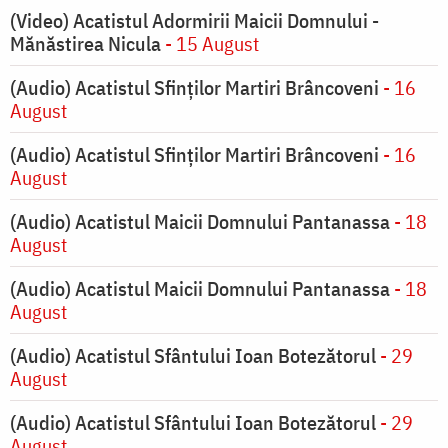
(Video) Acatistul Adormirii Maicii Domnului -
Mănăstirea Nicula
- 15 August
(Audio) Acatistul Sfinților Martiri Brâncoveni
- 16
August
(Audio) Acatistul Sfinților Martiri Brâncoveni
- 16
August
(Audio) Acatistul Maicii Domnului Pantanassa
- 18
August
(Audio) Acatistul Maicii Domnului Pantanassa
- 18
August
(Audio) Acatistul Sfântului Ioan Botezătorul
- 29
August
(Audio) Acatistul Sfântului Ioan Botezătorul
- 29
August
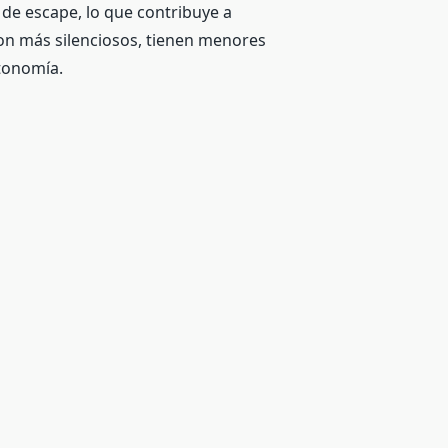
de escape, lo que contribuye a
son más silenciosos, tienen menores
utonomía.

* * *

- [Task instructions]
Set down all of the material word for word, but keep each picture out.

- [Solution to the problem]
(Video) Acatistul Adormirii Maicii Domnului -
Mănăstirea Nicula
- 15 August
(Audio) Acatistul Sfinților Martiri Brâncoveni
- 16
August
(Audio) Acatistul Sfinților Martiri Brâncoveni
- 16
August
(Audio) Acatistul Maicii Domnului Pantanassa
- 18
August
(Audio) Acatistul Maicii Domnului Pantanassa
- 18
August
(Audio) Acatistul Sfântului Ioan Botezătorul
- 29
August
(Audio) Acatistul Sfântului Ioan Botezătorul
- 29
August
de escape, lo que contribuye a
son más silenciosos, tienen menores
utonomía.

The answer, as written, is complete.